Good, I thought, listening from outside on the flagstone path. My intention was still simply to march in, grab Ellie, and skedaddle with her. And for that plan, the less sure of himself Norm was, the better.
As for Marienbad, I had no idea of her part in all this, if any. I wasn’t sure now that she was even here, after all; I didn’t hear her, and when I’d come around the corner a few minutes after she did, her black Cadillac was nowhere in sight.
But I’d deal with her somehow if it turned out that I had to, I’d decided. I crossed the granite-slab doorstep between the rosebushes, not bothering to knock before I went in.
Dusty afternoon sunshine slanted in through the smeary windows flanking the door, gilding the vases stuffed full of ostrich feathers and the bamboo-legged tables with porcelain card trays on them.
I heard no more voices. Everything was silent as I crept along the flat, red hallway carpet, past the framed mirrors on the walls and the mahogany hat rack with the dusty hats dangling on it.
Or it was silent until that damned parrot started squawking. “Hello!” it yelled from the big brass cage in the hall window.
The cage’s door stood wide ope
n, but the big green bird didn’t come out. I stood still, letting my heart rate drop; I’d forgotten that it was even here, so the dratted bird had startled the wits out of me.
“Hello!” it hollered again, and, of course, I didn’t tell it how much I would’ve enjoyed wringing its neck, mostly because suddenly someone had both their hands wrapped tightly around mine.
“Urk,” I pronounced as my captor propelled me roughly into the parlor.
“You have a visitor.” It was Marienbad behind me. She released my throat, shoving me hard. I tottered forward a few gasping, undignified steps.
“Oh,” said Norm, sounding disappointed as he looked up, sweaty and red-faced with frustration. He was holding a syringe like the one he’d used on me a few hours earlier.
Trying to inject Ellie with it, apparently. But she hadn’t been cooperating. Instead because he hadn’t bothered putting her hands behind her before tying them, she’d been using her two clenched fists as a clubbing tool when I came in.
Now she took his moment of inattention as a chance to put her two bound feet together, draw her knees up sharply and suddenly, and kick out at Norm McHale just as hard as she could, aiming for the middle of his chest.
“Oof,” he grunted, backing away just in time so her feet only grazed him.
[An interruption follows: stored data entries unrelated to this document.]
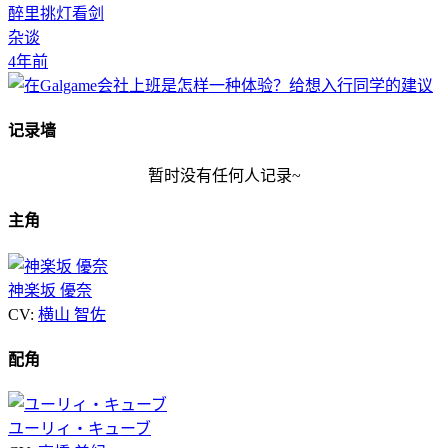
醉里挑灯看剑
杂谈
4年前
记录墙
暂时没有任何人记录~
主角
神楽坂 優奈
CV:
横山 智佐
配角
ユーリィ・キューブ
His look changed to one of thwarted fury as he raised the glinting needle once more.
But my pal Ellie only took this as an invitation to more mayhem, and her next kick dropped him to the carpet. I rushed at him, shoving ornate end tables out of the way and tripping over a really darling little embroidered footstool.
I threw it at him, then hurled myself onto him and tried holding him. “Norm, what are you doing? What’s all this about?” I demanded.
Then, “Ellie, call Bob Arnold,” I said. “Tell him that unless he’s out there loading victims into ambulances all by himself . . .”
We need him here, I was about to finish. But before I could—
“Jake !” Ellie cried warningly, but too late. Sharp fingernails dug into my shoulders and strong hands hauled me backward, freeing Norm from my grip.
“Ouch!” I yelled as Marienbad grabbed my arms, pulling them back behind me and upward toward my shoulder blades.